A transition to cleaner energy is arguably much easier in developed economies than their emerging market peers, where many of the developmental gains enjoyed by Western economies are still to be realised.
Much of Africa is still in a process of industrialisation and urbanisation, a transition that developed economies have long since completed. To build industries, support economic development and accommodate a rapidly growing population, African countries need access to affordable, readily available forms of energy.
This means that fossil fuels will likely remain a core part of the energy mix across much of Africa, especially in industries such as manufacturing and mining, where wind and solar power simply can’t provide the baseload energy needed for production.
Take mining as an example. The mining industry has traditionally been among the leading consumers of energy. As energy capacity becomes increasingly constrained, especially in countries like South Africa, mining operations have had to reduce their reliance on the national grid and build their own stable power supply.

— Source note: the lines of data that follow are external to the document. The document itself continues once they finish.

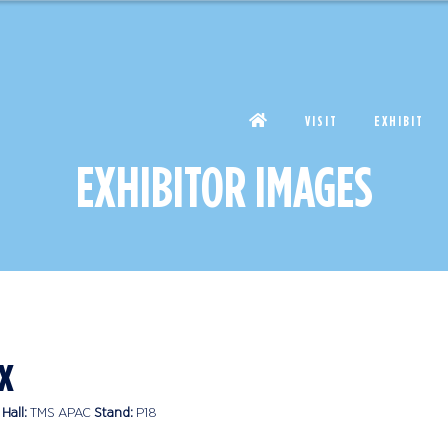
VISIT
EXHIBIT
EXHIBITOR IMAGES
x
Hall:
TMS APAC
Stand:
P18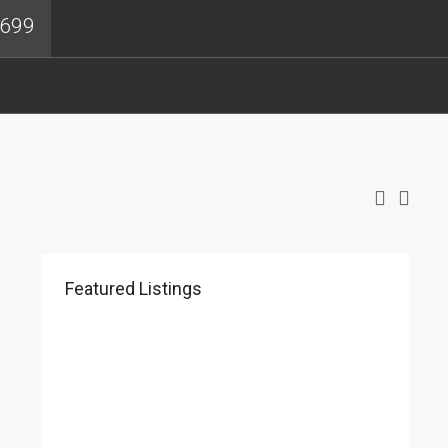
4699
Featured Listings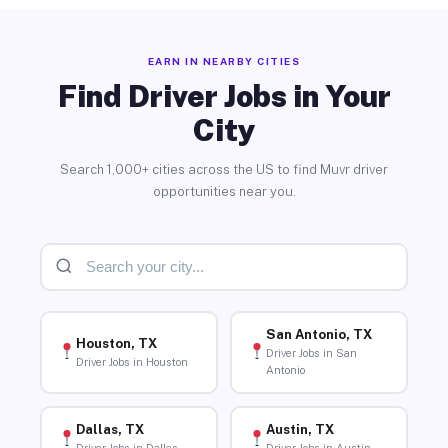
EARN IN NEARBY CITIES
Find Driver Jobs in Your
City
Search 1,000+ cities across the US to find Muvr driver
opportunities near you.
San Antonio, TX
Houston, TX
Driver Jobs in San
Driver Jobs in Houston
Antonio
Dallas, TX
Austin, TX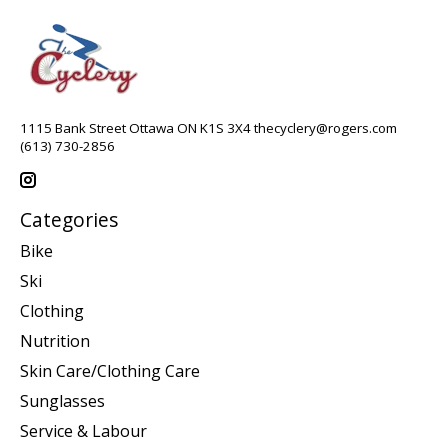
1115 Bank Street Ottawa ON K1S 3X4
thecyclery@rogers.com
(613) 730-2856
Categories
Bike
Ski
Clothing
Nutrition
Skin Care/Clothing Care
Sunglasses
Service & Labour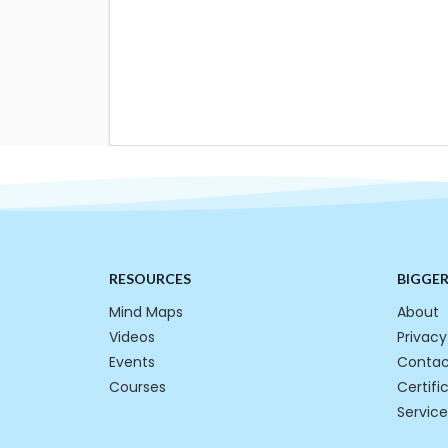
RESOURCES
BIGGE
Mind Maps
About
Videos
Privacy
Events
Contac
Courses
Certifi
Service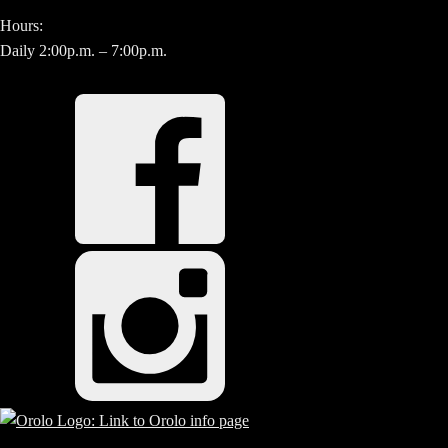
Hours:
Daily 2:00p.m. – 7:00p.m.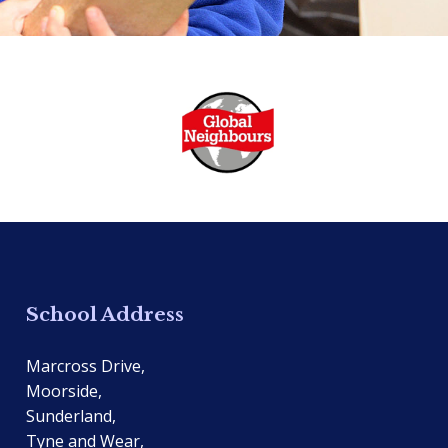
School Address
Marcross Drive,
Moorside,
Sunderland,
Tyne and Wear,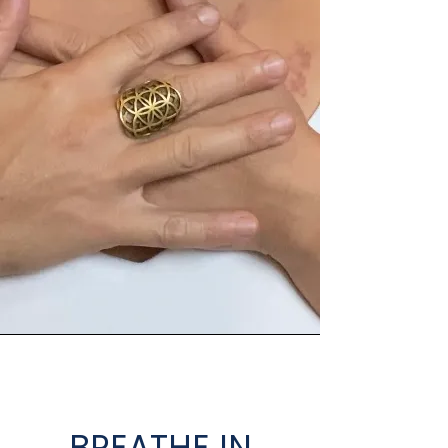
BREATHE IN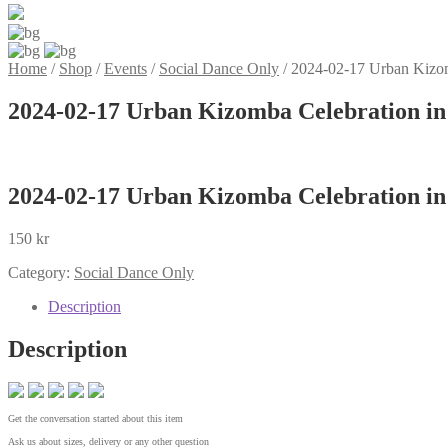
Home
/
Shop
/
Events
/
Social Dance Only
/
2024-02-17 Urban Kizom
2024-02-17 Urban Kizomba Celebration in
2024-02-17 Urban Kizomba Celebration in
150
kr
Category:
Social Dance Only
Description
Description
Get the conversation started about this item
Ask us about sizes, delivery or any other question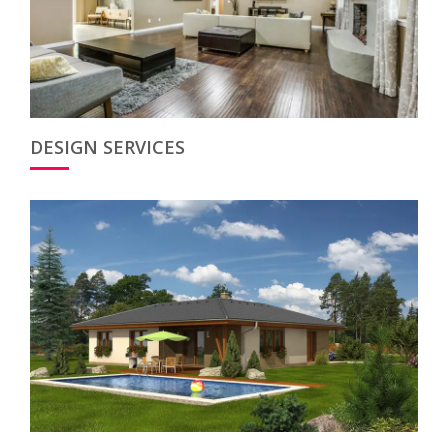
DESIGN SERVICES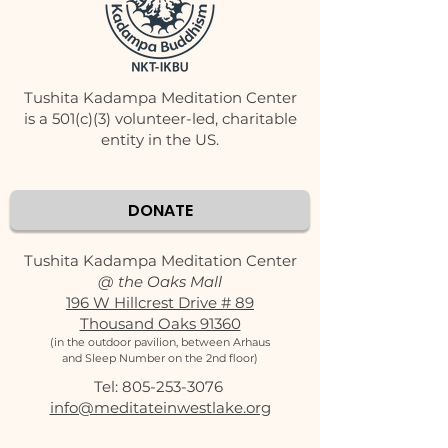
Tushita Kadampa Meditation Center
is a 501(c)(3) volunteer-led, charitable
entity in the US.
DONATE
Tushita Kadampa Meditation Center
@ the Oaks Mall
196 W Hillcrest Drive # 89
Thousand Oaks 91360
(in the outdoor pavilion, between Arhaus
and Sleep Number on the 2nd floor)
Tel:
805-253-3076
‬
info@meditateinwestlake.org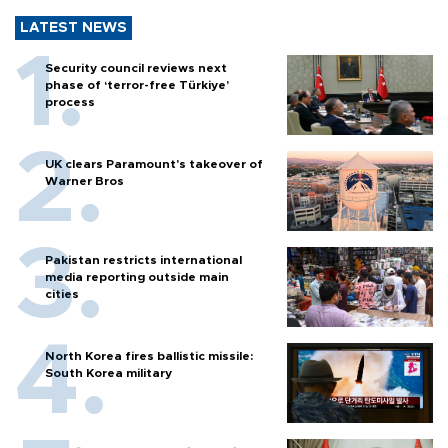
LATEST NEWS
Security council reviews next
phase of ‘terror-free Türkiye’
process
UK clears Paramount's takeover of
Warner Bros
Pakistan restricts international
media reporting outside main
cities
North Korea fires ballistic missile:
South Korea military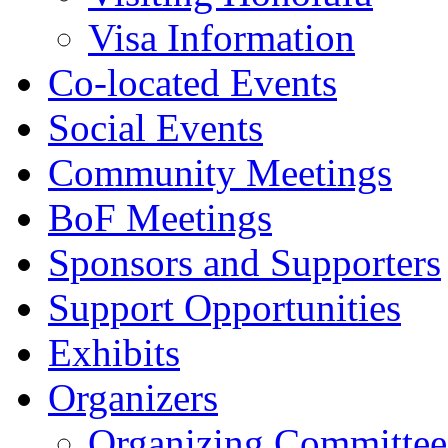
Visa Information
Co-located Events
Social Events
Community Meetings
BoF Meetings
Sponsors and Supporters
Support Opportunities
Exhibits
Organizers
Organizing Committee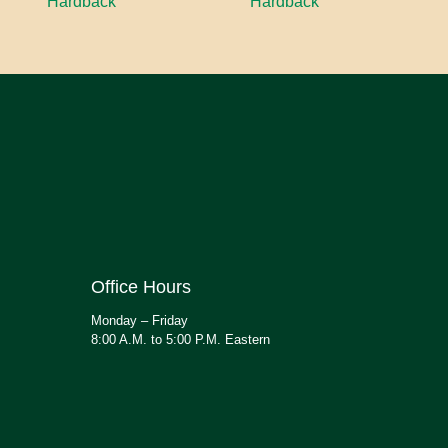
Hardback
Hardback
Office Hours
Monday – Friday
8:00 A.M. to 5:00 P.M. Eastern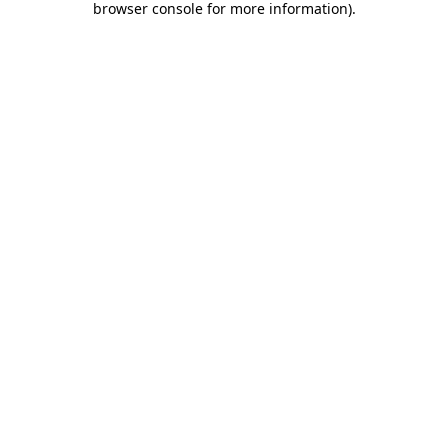
browser console for more information)
.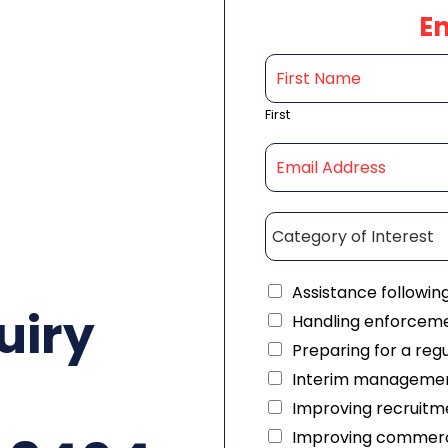
E
First
Assistance followin
uiry
Handling enforceme
Preparing for a reg
Interim managemen
Improving recruitme
Improving commerc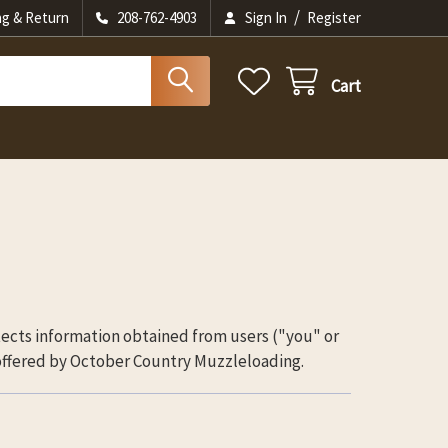
/
ng & Return
208-762-4903
Sign In
Register
Cart
tects information obtained from users ("you" or
 offered by October Country Muzzleloading.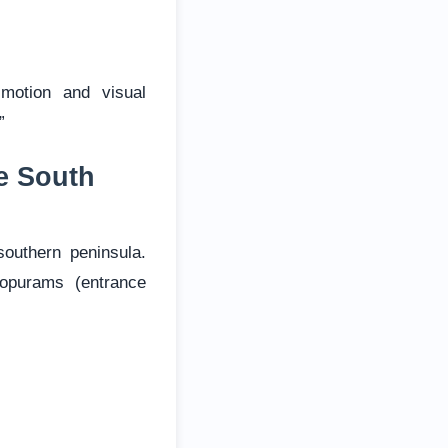
motion and visual
”
e South
outhern peninsula.
opurams (entrance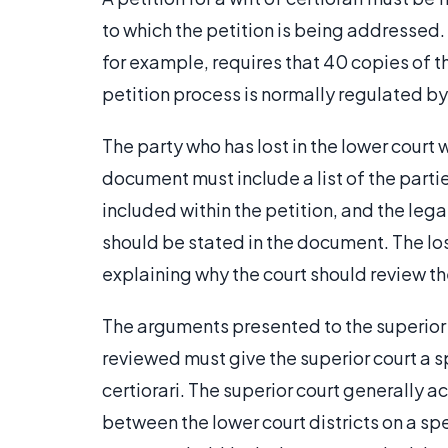
to which the petition is being addressed.
for example, requires that 40 copies of t
petition process is normally regulated by 
The party who has lost in the lower court wr
document must include a list of the partie
included within the petition, and the lega
should be stated in the document. The lo
explaining why the court should review th
The arguments presented to the superior c
reviewed must give the superior court a spe
certiorari. The superior court generally a
between the lower court districts on a spec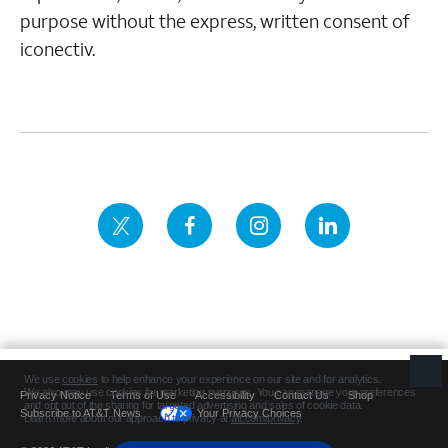
purpose without the express, written consent of
iconectiv.
Privacy Notice
Terms of Use
Accessibility
Contact Us
Shop
Subscribe to AT&T News
Your Privacy Choices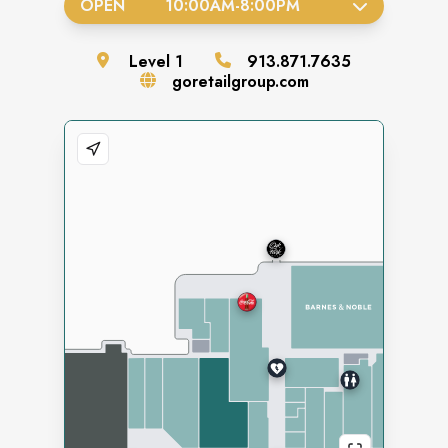
OPEN
10:00AM
-
8:00PM
Level
1
913.871.7635
goretailgroup.com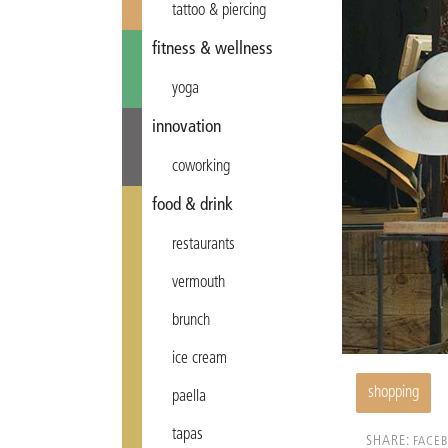
tattoo & piercing
fitness & wellness
yoga
innovation
coworking
food & drink
restaurants
vermouth
brunch
ice cream
shopping
paella
tapas
SHARE:
FACE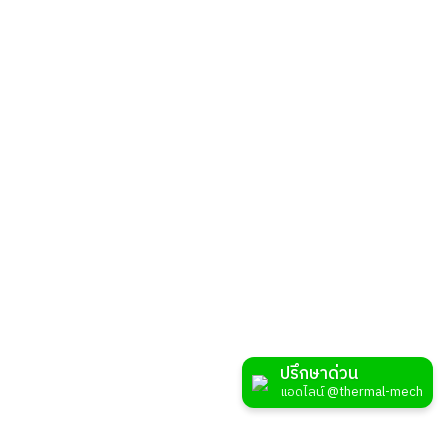
MAP
Branch: Rayong
99/4 Moo 4 Nikhom Pattana, Nikhom Pattana,Rayong 21180
033 - 650 - 852
sales@thermal-mech.com
MAP
Branch: Nakorn Ratchasima
159/1 Moo 5, Don Chomphu, Noen Sung, Nakhon Ratchasima, 30160
ปรึกษาด่วน
061 - 274 - 5198
แอดไลน์ @thermal-mech
sales@thermal-mech.com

This has led to huge investment into solar energy as a means of keeping the lights on. The power generated through solar helps power mining fleets and support the running of the entire operation. Some mining companies have even invested in hydrogen-powered vehicles as a means of reducing reliance on the grid.
However, solar power cannot provide the power needed for energy intensive processes such as smelting. For these processes, mines and manufacturers still need to rely on less sustainable forms of power.
Plotting a viable course for sustainability
Understanding the need to balance sustainability with business viability, how can African organisations start their journey toward sustainability in a way that still drives successful business outcomes?
Firstly, sustainability does not mean sacrificing profits. In fact, companies that successfully integrate sustainability into their strategies can potentially unlock a broad range of benefits, including increased revenue, reduced material expenses, reduced utility and fuel expenses, greater employee productivity and talent retention, and reduced hiring expenses.
Secondly, companies that can effectively manage their ESG (environmental, societal and governance) risks can see a boost to their reputation, improved management of tax costs, and greater scope for investment to unlock long-term value. Incorporating sustainability into the core business strategy therefore holds the potential to deliver immense benefits, and should be a top priority for business leaders.
Third, when developing a business case for sustainability, organisations need to take a three- to five-year approach, which provides enough time to allow for new initiatives to gain the traction needed to yield results. The business case should be developed in alignment with core elements of the company income statement to ensure each sustainability benefit is directly tied to a measurable business outcome.
Funding for sustainability initiatives should come from existing line items in operational budgets, similar to how aspects such as marketing, education, and communication are budgeted for. Savings achieved through reduced material and utility expenses or reduced hiring expenses can be allocated to fund further sustainability efforts, unlocking additional cost savings.
Finally, organisations should understand that remaining trapped in the inertia created by unsustainable business models will make it difficult to succeed as they lose loyalty, talent, customers and market share to their more sustainable peers. By proactively making sustainability a core part of their business strategy, African organisations can discover new sources of competitive advantage for all stakeholders.